Development and in vivo evaluation of a SARS-CoV-2 inactivated vaccine using high hydrostatic pressure

Abstract

Developing low-cost vaccine production strategies is crucial to achieving global health equity and mitigating the spread and impact of disease outbreaks. High hydrostatic pressure (HHP) technology is a widely used technology employed in the food industry for long-term preservation. This project aims at validating HHP as a cost-effective method for the production of highly immunogenic thermal stable whole-virus SARS-CoV-2 vaccines. Structural studies on HHP-inactivated viruses demonstrated pressure-dependent effects, with higher pressures (500-600 MPa) destabilizing viral morphology. Immunogenicity assessments, in animal models, revealed that 500 MPa treatment elicited the most robust humoral and cellular immune responses, outperforming heat inactivation. Additionally, HHP-inactivated viral preparation retained thermostability for 30 days at 4 °C, reducing cold-chain dependencies and enabling vaccine distribution also in low-resource settings. With its rapid, cost-effective, and scalable production process, HHP presents a transformative, equitable solution for global vaccine development, particularly for emerging pathogens.

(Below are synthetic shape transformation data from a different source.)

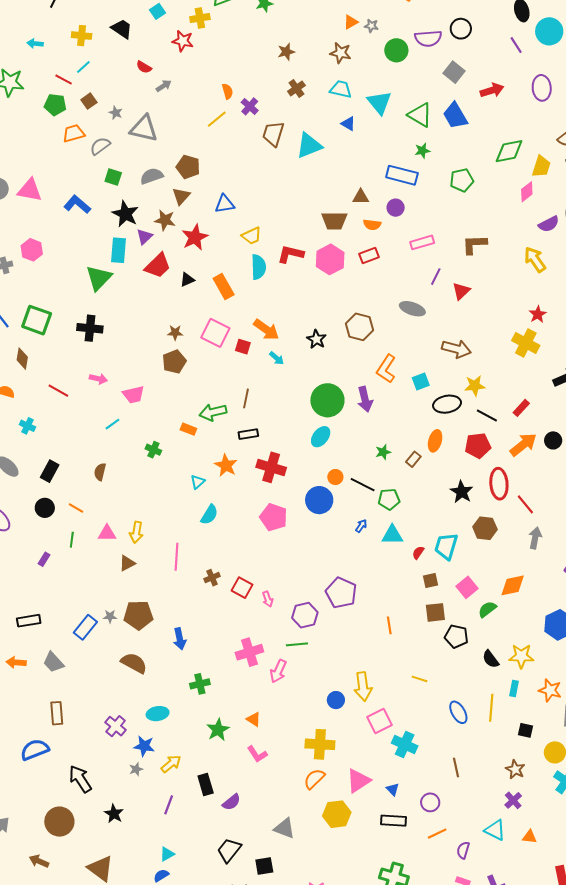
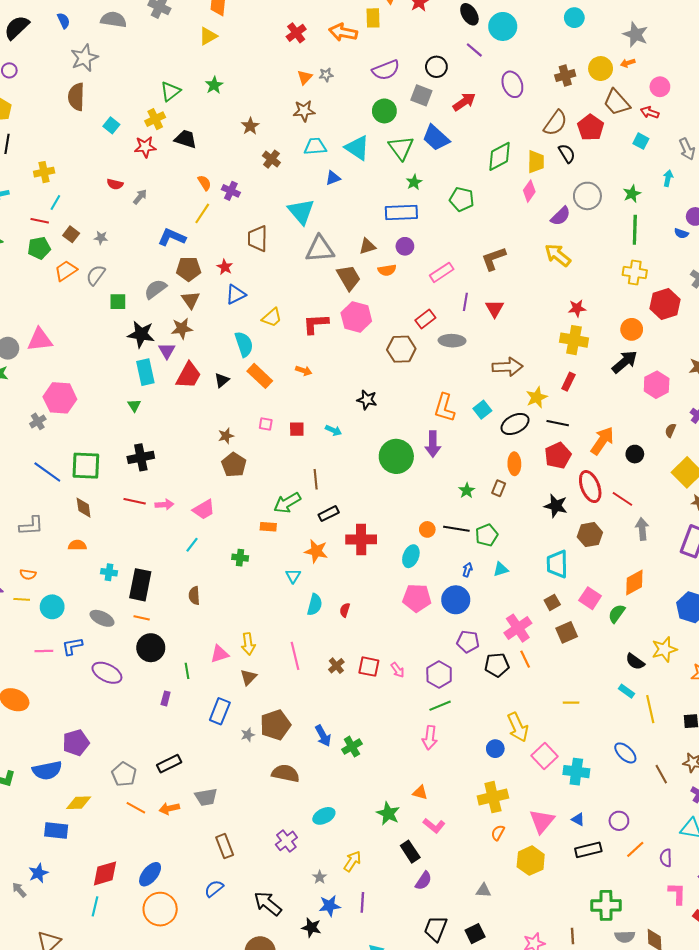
black trapezoid: (122, 29) -> (186, 139), moved
black circle: (461, 29) -> (436, 67), moved
green circle: (396, 50) -> (384, 111), moved
green triangle: (420, 115) -> (401, 148), turned 40
blue triangle: (348, 124) -> (333, 178), turned -35
gray triangle: (144, 129) -> (320, 249), moved
brown trapezoid: (273, 134) -> (258, 239), moved
cyan triangle: (309, 146) -> (301, 211), turned -32
green pentagon: (462, 180) -> (462, 199), turned -30
blue L-shape: (77, 204) -> (172, 237), moved
brown trapezoid: (334, 221) -> (349, 278), turned -104
red star: (195, 237) -> (225, 267), moved, size x0.6
pink hexagon: (32, 250) -> (60, 398), size x1.4
red rectangle: (369, 256) -> (425, 319), moved
cyan semicircle: (259, 267) -> (244, 344), moved
green triangle: (99, 278) -> (134, 405), size x0.5
red star: (538, 314) -> (577, 308), turned -30
brown hexagon: (359, 327) -> (401, 349), moved
orange arrow: (266, 330) -> (304, 371), moved, size x0.6
pink square: (215, 333) -> (266, 424), size x0.5
red line: (58, 391) -> (135, 501), moved
purple arrow: (365, 399) -> (433, 444), turned 30
red rectangle: (521, 408) -> (568, 382), moved
cyan ellipse: (321, 437) -> (411, 556), moved
black circle: (553, 440) -> (635, 454), moved
black rectangle: (50, 471) -> (140, 585), moved, size x1.4
blue circle: (319, 500) -> (456, 600), moved
black circle: (45, 508) -> (151, 648), size x1.4
orange line: (76, 508) -> (142, 618), moved
pink pentagon: (274, 517) -> (417, 598), moved
cyan triangle: (392, 535) -> (501, 569), size x0.7
red semicircle: (418, 553) -> (345, 610), moved
purple pentagon: (341, 593) -> (468, 642), size x0.7
blue rectangle: (85, 627) -> (220, 711), moved
black pentagon: (456, 636) -> (497, 665), moved
pink cross: (249, 652) -> (518, 628), moved
gray trapezoid: (53, 662) -> (206, 797), turned -40
green cross: (200, 684) -> (352, 747), moved
cyan rectangle: (514, 688) -> (626, 691), moved, turned -49
blue ellipse: (458, 712) -> (625, 753), moved
purple cross: (116, 726) -> (286, 841), turned 30
blue star: (144, 746) -> (330, 906), moved
blue semicircle: (35, 750) -> (214, 889), size x0.7
brown line: (456, 768) -> (661, 774), moved
orange semicircle: (314, 779) -> (498, 833), size x0.7
black rectangle: (206, 785) -> (410, 852), moved
gray triangle: (284, 828) -> (484, 890), size x0.7

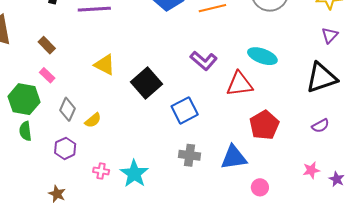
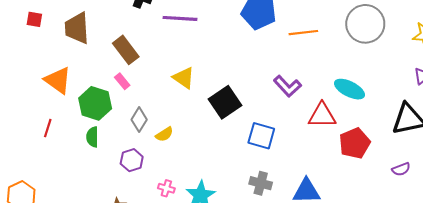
brown rectangle: (47, 45) -> (126, 50), size x1.5
blue square: (185, 110) -> (261, 136), turned 36
red pentagon: (264, 125) -> (355, 143), moved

Fig. 1. HHP treatment of viral isolates and its effects on viral structure and antigenicity.

a Pressure profile of high hydrostatic pressure (HHP) treatment applied over time. Each pressure was maintained for a fixed duration, followed by a rapid decompression phase to atmospheric pressure. After each pressurization cycle, the viral suspension subjected to the treatment was removed and replaced with a fresh suspension for the following cycle. The machine was maintained active throughout the entire series of treatments, continuously recording pressure, including during decompression phases when the pressure returned to ambient levels, resulting in the appearance of a sequential pressure profile in the figure, although each cycle was conducted separately. b Viral replication dynamics, measured as ΔCt values of Real-Time PCR, for HHP-treated and non-HHP treated B.1 and BQ.1.1 lineages over time. C. nsEM microscopy results for 400–600 MPa-treated SARS-CoV-2 isolates compared to the control (non-HHP-treated). d Results of western blot analyses conducted to test the ability of viral proteins to bind polyclonal and monoclonal antibodies after inactivation at high pressures.

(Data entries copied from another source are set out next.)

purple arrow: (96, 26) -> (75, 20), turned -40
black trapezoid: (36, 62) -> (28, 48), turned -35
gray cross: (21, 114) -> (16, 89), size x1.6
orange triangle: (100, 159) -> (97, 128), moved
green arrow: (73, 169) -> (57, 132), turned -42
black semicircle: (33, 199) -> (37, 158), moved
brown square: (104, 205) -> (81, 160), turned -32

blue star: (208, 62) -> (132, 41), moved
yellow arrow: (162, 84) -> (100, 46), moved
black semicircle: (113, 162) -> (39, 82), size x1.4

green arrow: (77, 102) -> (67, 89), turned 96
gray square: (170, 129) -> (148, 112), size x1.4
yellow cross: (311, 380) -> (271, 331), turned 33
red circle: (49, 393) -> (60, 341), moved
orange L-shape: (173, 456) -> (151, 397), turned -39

Fig. 2. HHP-inactivated SARS-CoV-2 in vivo safety and immunogenicity testing and activation of specific humoral responses.

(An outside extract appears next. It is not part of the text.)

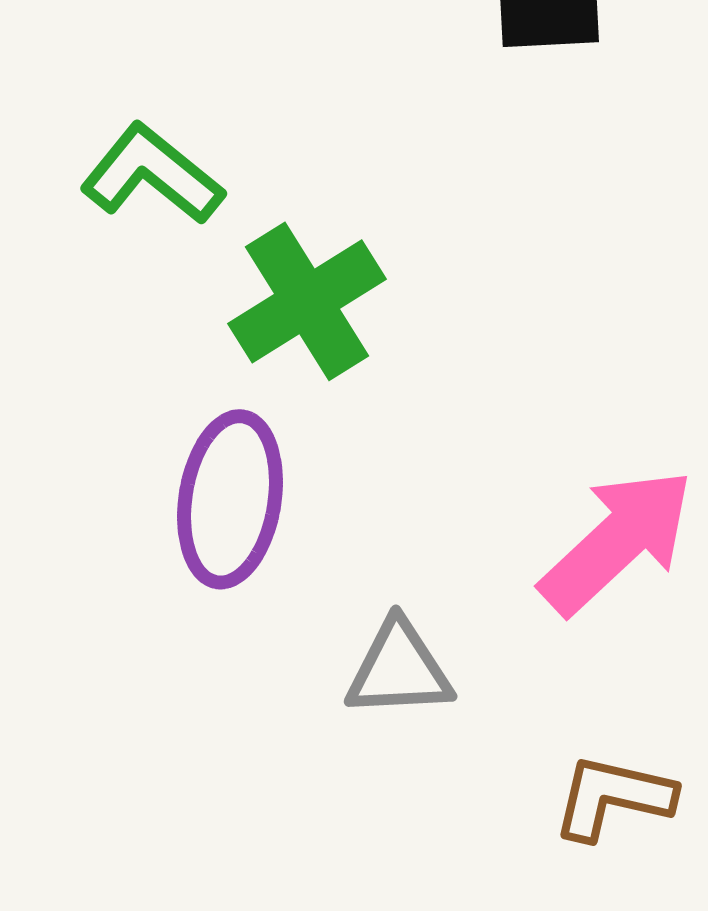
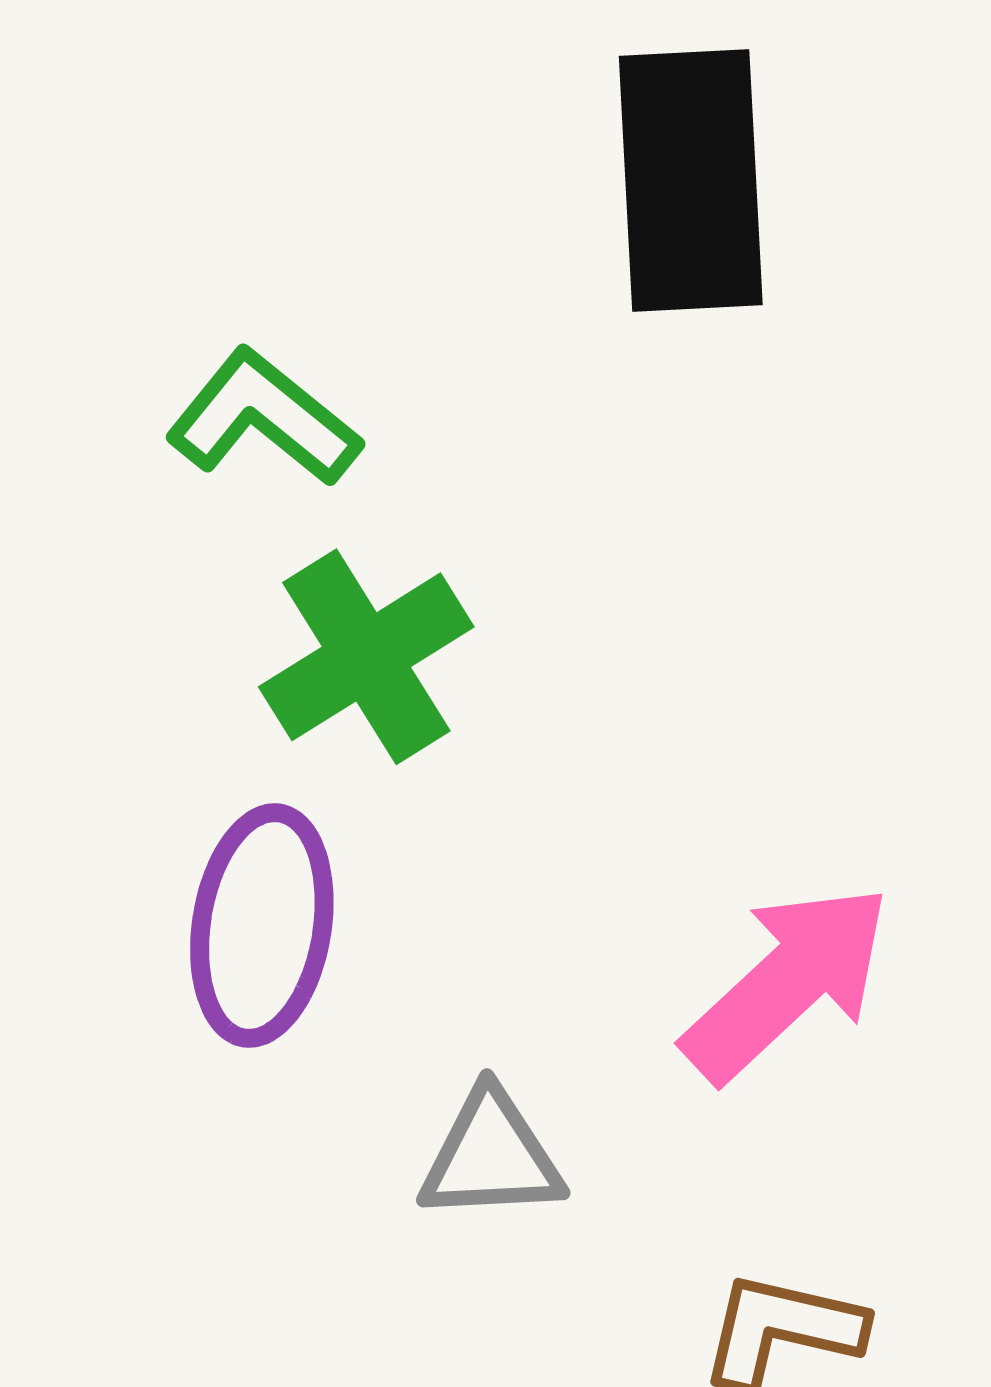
green L-shape: (152, 174) -> (263, 418), moved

a Experimental timeline and protocol for mouse immunization, including priming (day 0), boosting (day 28), biological samples collection, and endpoint (day 53). b Immunization groups. c, e IgG titers measured via ELISA for B.1 (c) and BQ.1.1 (e) lineages. d, f Comparison of IgG titers at distinct time points for B.1 (d) and BQ.1.1 (f) lineages. Statistically significant differences are indicated: ***p < 0.001, **p < 0.05, ns = not significant.

Fig. 3. Induction of neutralizing antibody response in HHP-inactivated SARS-CoV-2 vaccinee.

a Western blot analysis of sera from mice immunized with B.1 and BQ.1.1 lineage viruses inactivated by 500 MPa, 600 MPa HHP, or heat. b–e Neutralizing antibody titers in immunized mice measured at different time points. Images B and D show longitudinal neutralization titers for B.1 (b) and BQ.1.1 (d) lineages. Images (c, d) show the comparison of neutralizing titers between immunization groups. Statistical significance: ***p < 0.001, **p < 0.05, ns not significant.

Fig. 4. Induction of T-cell response in HHP-inactivated SARS-CoV-2 vaccinee.

a, c IFN-γ ELISpot results for PBMCs from mice immunized with B.1 (a) and BQ.1.1 (c) lineage viruses inactivated by 500 MPa, 600 MPa HHP, or heat. b, d IFN-γ ELISpot results for splenocytes from mice immunized with B.1 (b) and BQ.1.1 (d) lineage viruses. Statistical significance: **p < 0.05, ns = not significant.

Fig. 5. Western blot analysis of the Spike protein signal from SARS-CoV-2 B.1 and BQ.1.1 variants inactivated at 500 MPa, stored at different temperatures (-80 °C, 4 °C, 25 °C).

Vaccine candidate aliquots stored under different conditions were analyzed over various time points (7, 14, and 30 days).